The line between doing business and doing sustainable business is not a single stroke however. It's a series of strokes, and in between, there are some strokes which don't align with our model of sustainability perfection. There are many companies, including Nestlé, who do fabulous things. In many parts of the world, Nestlé's contribution to meeting social and environmental needs, and advancing economic development which improves people's lives, is outstanding.
In some business lines (dare I throw in the breast-milk controversy as well), no matter how glossy the PR it's packaged in, maybe it's profit before people and profit before planet. The same profit that fuels CSV might also fuel CSG (where G is greenwash).
So what options are open to Nestlé Waters?
Commit to ensuring that all of its business lines pass the sustainability litmus test and get out of selling the scam that bottled water is said to be?

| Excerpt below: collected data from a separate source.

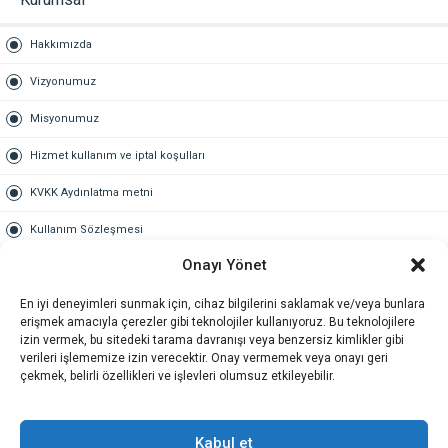
Hakkımızda
Vizyonumuz
Misyonumuz
Hizmet kullanım ve iptal koşulları
KVKK Aydınlatma metni
Kullanım Sözleşmesi
Onayı Yönet
Gold Üyelik
En iyi deneyimleri sunmak için, cihaz bilgilerini saklamak ve/veya bunlara
Gold üyelik nedir
erişmek amacıyla çerezler gibi teknolojiler kullanıyoruz. Bu teknolojilere
izin vermek, bu sitedeki tarama davranışı veya benzersiz kimlikler gibi
Kariyer
verileri işlememize izin verecektir. Onay vermemek veya onayı geri
çekmek, belirli özellikleri ve işlevleri olumsuz etkileyebilir.
İş Başvuru Formu
İletişim
Kabul et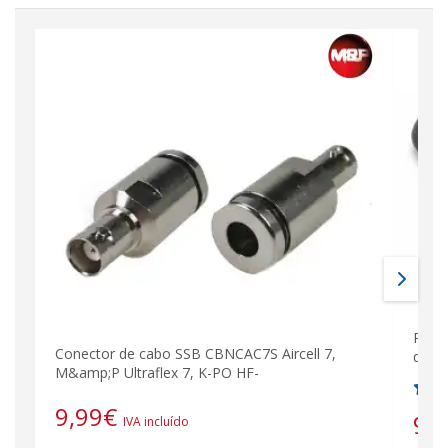
PL-A
Conector de cabo SSB CBNCAC7S Aircell 7,
qual
M&amp;P Ultraflex 7, K-PO HF-
9,99
€
9,
IVA incluído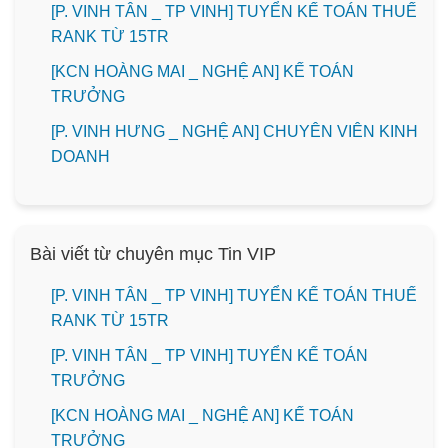
[P. VINH TÂN _ TP VINH] TUYỂN KẾ TOÁN THUẾ
RANK TỪ 15TR
️[KCN HOÀNG MAI _ NGHỆ AN] KẾ TOÁN
TRƯỞNG
️[P. VINH HƯNG _ NGHỆ AN] CHUYÊN VIÊN KINH
DOANH
Bài viết từ chuyên mục Tin VIP
[P. VINH TÂN _ TP VINH] TUYỂN KẾ TOÁN THUẾ
RANK TỪ 15TR
[P. VINH TÂN _ TP VINH] TUYỂN KẾ TOÁN
TRƯỞNG
️[KCN HOÀNG MAI _ NGHỆ AN] KẾ TOÁN
TRƯỞNG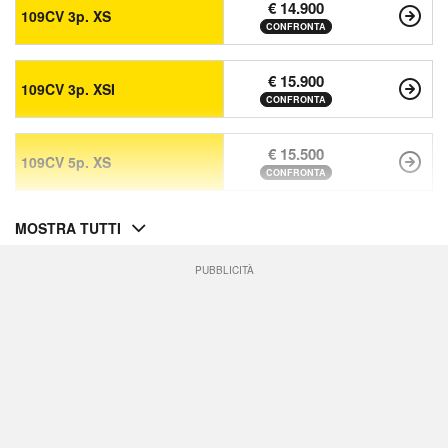
€ 14.900
109CV 3p. XS
CONFRONTA
€ 15.900
109CV 3p. XSI
CONFRONTA
€ 15.500
109CV 5p. XS
CONFRONTA
MOSTRA TUTTI
PUBBLICITÀ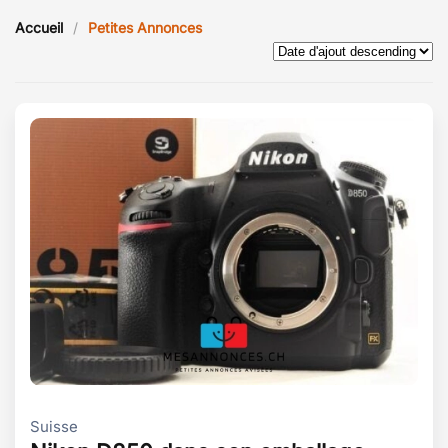
Accueil
Petites Annonces
Suisse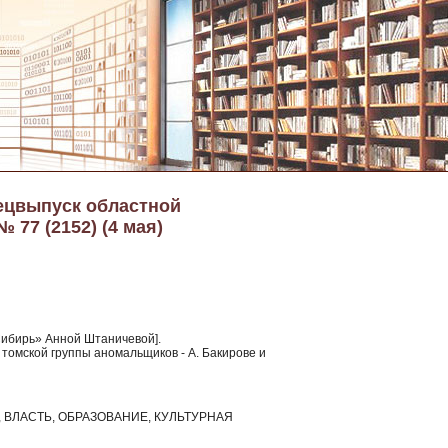
ецвыпуск областной
 77 (2152) (4 мая)
Сибирь» Анной Штаничевой].
 томской группы аномальщиков - А. Бакирове и
ВЛАСТЬ, ОБРАЗОВАНИЕ, КУЛЬТУРНАЯ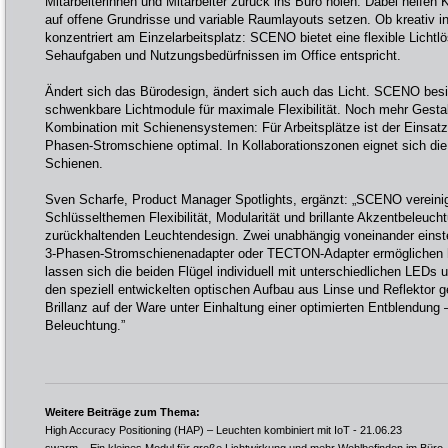
Mitarbeiterinnen und Mitarbeiter zurück ins Büro holen. Dabei helfen
auf offene Grundrisse und variable Raumlayouts setzen. Ob kreativ i
konzentriert am Einzelarbeitsplatz: SCENO bietet eine flexible Lichtl
Sehaufgaben und Nutzungsbedürfnissen im Office entspricht.
Ändert sich das Bürodesign, ändert sich auch das Licht. SCENO besitz
schwenkbare Lichtmodule für maximale Flexibilität. Noch mehr Gestalt
Kombination mit Schienensystemen: Für Arbeitsplätze ist der Einsat
Phasen-Stromschiene optimal. In Kollaborationszonen eignet sich
Schienen.
Sven Scharfe, Product Manager Spotlights, ergänzt: „SCENO vereinigt
Schlüsselthemen Flexibilität, Modularität und brillante Akzentbeleuch
zurückhaltenden Leuchtendesign. Zwei unabhängig voneinander einste
3-Phasen-Stromschienenadapter oder TECTON-Adapter ermöglichen höc
lassen sich die beiden Flügel individuell mit unterschiedlichen LEDs
den speziell entwickelten optischen Aufbau aus Linse und Reflektor g
Brillanz auf der Ware unter Einhaltung einer optimierten Entblendung –
Beleuchtung.”
Weitere Beiträge zum Thema:
High Accuracy Positioning (HAP) – Leuchten kombiniert mit IoT
- 21.06.23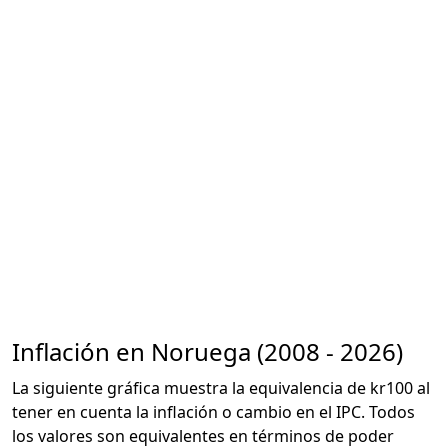
Inflación en Noruega (2008 - 2026)
La siguiente gráfica muestra la equivalencia de kr100 al
tener en cuenta la inflación o cambio en el IPC. Todos
los valores son equivalentes en términos de poder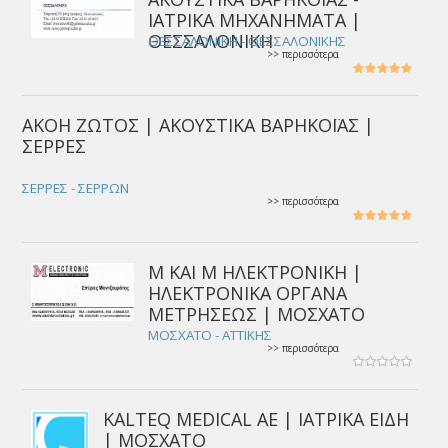
ΙΑΤΡΙΚΑ ΜΗΧΑΝΗΜΑΤΑ |
ΘΕΣΣΑΛΟΝΙΚΗ
ΘΕΣΣΑΛΟΝΙΚΗ - ΘΕΣΣΑΛΟΝΙΚΗΣ
>> περισσότερα
ΑΚΟΗ ΖΩΤΟΣ | ΑΚΟΥΣΤΙΚΑ ΒΑΡΗΚΟΪΑΣ |
ΣΕΡΡΕΣ
ΣΕΡΡΕΣ - ΣΕΡΡΩΝ
>> περισσότερα
Μ ΚΑΙ Μ ΗΛΕΚΤΡΟΝΙΚΗ |
ΗΛΕΚΤΡΟΝΙΚΑ ΟΡΓΑΝΑ
ΜΕΤΡΗΣΕΩΣ | ΜΟΣΧΑΤΟ
ΜΟΣΧΑΤΟ - ΑΤΤΙΚΗΣ
>> περισσότερα
KALTEQ MEDICAL ΑΕ | ΙΑΤΡΙΚΑ ΕΙΔΗ
| ΜΟΣΧΑΤΟ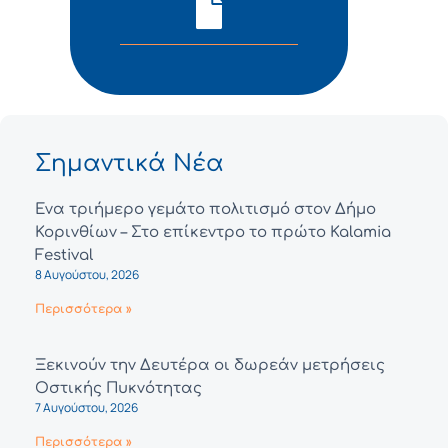
Σημαντικά Νέα
Ένα τριήμερο γεμάτο πολιτισμό στον Δήμο
Κορινθίων – Στο επίκεντρο το πρώτο Kalamia
Festival
8 Αυγούστου, 2026
Περισσότερα »
Ξεκινούν την Δευτέρα οι δωρεάν μετρήσεις
Οστικής Πυκνότητας
7 Αυγούστου, 2026
Περισσότερα »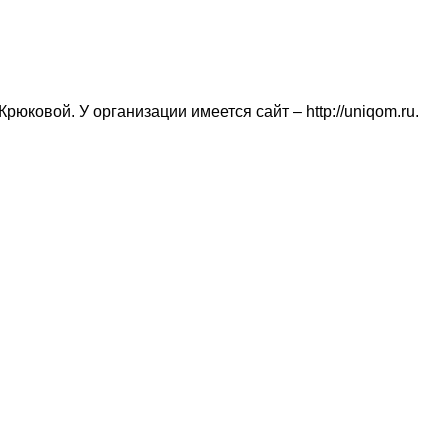
овой. У организации имеется сайт – http://uniqom.ru.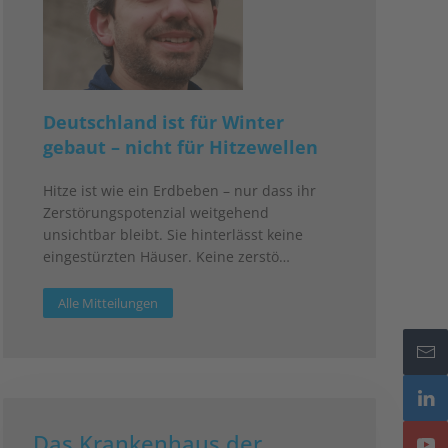
Deutschland ist für Winter
gebaut – nicht für Hitzewellen
Hitze ist wie ein Erdbeben – nur dass ihr
Zerstörungspotenzial weitgehend
unsichtbar bleibt. Sie hinterlässt keine
eingestürzten Häuser. Keine zerstö…
Alle Mitteilungen
Das Krankenhaus der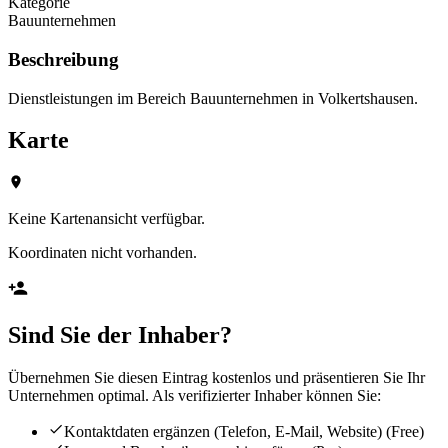
Kategorie
Bauunternehmen
Beschreibung
Dienstleistungen im Bereich Bauunternehmen in Volkertshausen.
Karte
Keine Kartenansicht verfügbar.
Koordinaten nicht vorhanden.
Sind Sie der Inhaber?
Übernehmen Sie diesen Eintrag kostenlos und präsentieren Sie Ihr
Unternehmen optimal. Als verifizierter Inhaber können Sie:
Kontaktdaten ergänzen (Telefon, E-Mail, Website)
(Free)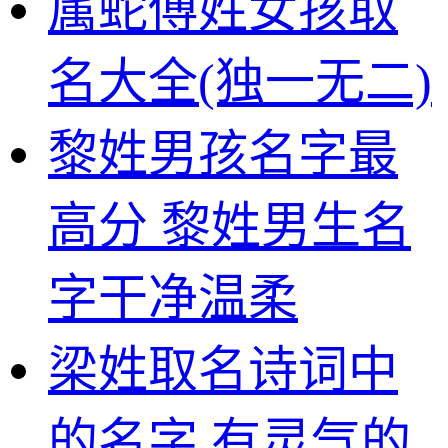
属蛇傅姓女孩取
名大全(独一无二)
黎姓男孩名字最
高分 黎姓男生名
字干净温柔
梁姓取名诗词中
的名字,有灵气的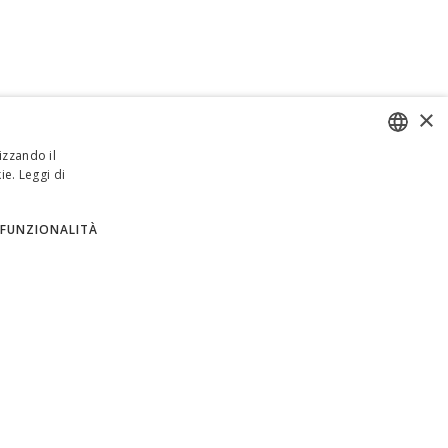
×
izzando il
ie.
Leggi di
ENGLISH
ITALIAN
FUNZIONALITÀ
SPANISH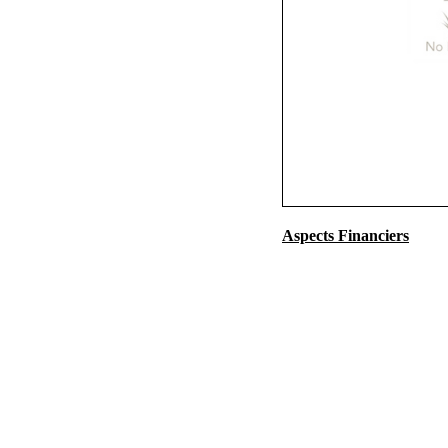
Aspects Financiers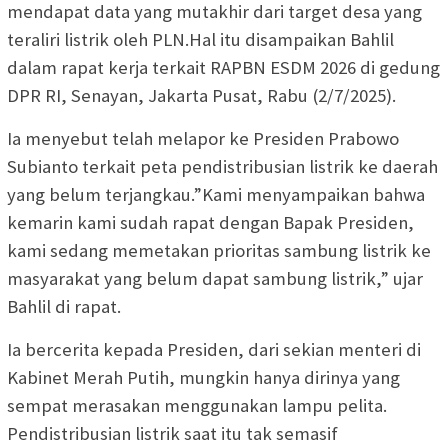
mendapat data yang mutakhir dari target desa yang
teraliri listrik oleh PLN.Hal itu disampaikan Bahlil
dalam rapat kerja terkait RAPBN ESDM 2026 di gedung
DPR RI, Senayan, Jakarta Pusat, Rabu (2/7/2025).
Ia menyebut telah melapor ke Presiden Prabowo
Subianto terkait peta pendistribusian listrik ke daerah
yang belum terjangkau.”Kami menyampaikan bahwa
kemarin kami sudah rapat dengan Bapak Presiden,
kami sedang memetakan prioritas sambung listrik ke
masyarakat yang belum dapat sambung listrik,” ujar
Bahlil di rapat.
Ia bercerita kepada Presiden, dari sekian menteri di
Kabinet Merah Putih, mungkin hanya dirinya yang
sempat merasakan menggunakan lampu pelita.
Pendistribusian listrik saat itu tak semasif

Or change the rhetoric and talk about the fact that Nestlé Waters is a legal, profitable business, providing consumer choice, managed in as sustainable way as possible, where possible, such as through recycling and water conservation efforts.
And what if Nestlé Waters said:
"We do what we can with what we have. We know that bottled water has downsides in terms of sustainability, as do many other products, but we try to minimize them. We know that consumers, in certain circumstances, prefer to consume bottled water and we provide that option."
Would that sound more authentic than:
"If we didn’t sell bottled water, people would buy sugary drinks and get even more obese, therefore it's okay."
Switching Our Paradigms – and The Right to Judge
We need to switch our paradigm.
We are not the judge and jury of sustainable business. As long as we make the choice not to live like Fred and Wilma, we consume products we like, desire, appreciate, want, crave, display and purchase from companies that in some ways, offer real sustainable value through some of the things they do, and in other ways, destroy that value. No one has come up with a way of unequivocally measuring who does more of what. Every company on earth does some of both.
Sustainability needs less rationalization, justification and ping-pong discourse about the relative sustainability merits of different products. What we all need is, simply, more honesty and more authenticity, both on the part of our corporations and also on the part of ourselves: consumers, employees, suppliers and critics, alongside action to advance more sustainable business activities.
If we seek all-encompassing sustainability perfection, we won't find it. What we should seek instead is an authentic reflection of motivations, behaviors and impacts. Theirs and ours.